This project involves predicting housing prices using various features and machine learning models. The primary dataset used is the 'kc_house_data_NaN.csv', which includes multiple features related to housing properties.
To run this project, ensure you have the following Python libraries installed:
- Pandas
- Matplotlib
- Numpy
- Seaborn
- Scikit-learn
Use the following command to install these libraries:
pip install pandas matplotlib numpy seaborn scikit-learn
The dataset 'kc_house_data_NaN.csv' is loaded and preprocessed. The preprocessing steps include:
- Reading the dataset using Pandas.
- Dropping unnecessary columns.
- Handling missing values in 'bedrooms' and 'bathrooms' columns.
- Generating descriptive statistics of the data.
Several plots are used to visualize the data:
- Boxplot to observe the distribution of prices by waterfront view.

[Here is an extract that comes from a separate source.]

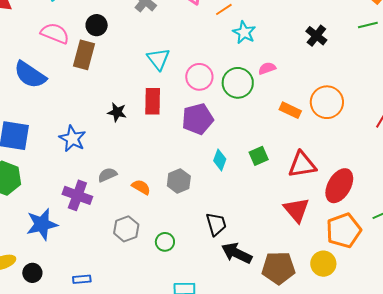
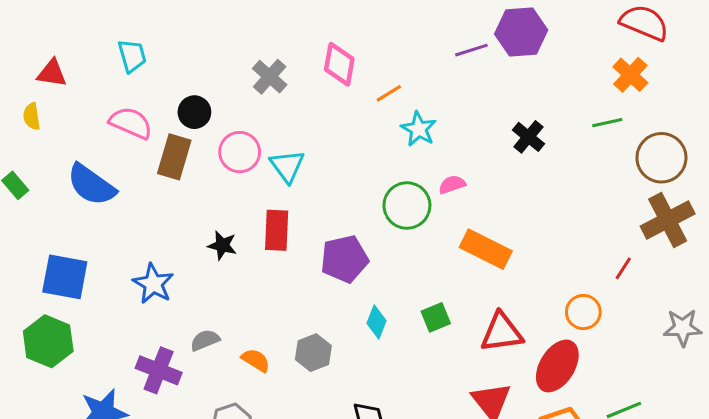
pink circle: (199, 77) -> (240, 152), moved
orange circle: (327, 102) -> (583, 312), moved, size x0.7
orange rectangle: (290, 110) -> (486, 249), size x1.5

- Regression plot to examine the relationship between square footage and price.
Multiple linear regression models are developed:
- Linear Regression: To predict housing prices using various features.
- Ridge Regression: To address multicollinearity in linear regression.
- Polynomial Regression: To capture non-linear relationships between features and price.
A pipeline is created combining scaling, polynomial feature transformation, and linear regression to streamline the process of data transformations and model fitting.
- The dataset is split into training and testing sets to evaluate model performance.
- Cross-validation scores are used to assess the effectiveness of the models.
Run the Python script to load the data, train the models, and evaluate their performance. The script will print out various statistics, model scores, and display plots for data analysis.
The project demonstrates the application of different regression techniques to predict housing prices. It provides insights into how different features influence house prices and the effectiveness of each model in this prediction task.
Contributions to improve the models, add new features, or enhance data visualization are welcome. Please follow coding standards and document changes.
This project is open-source and available under the MIT License.
Note: This project is for educational purposes. Real-world datasets and more complex models may be needed for accurate price predictions.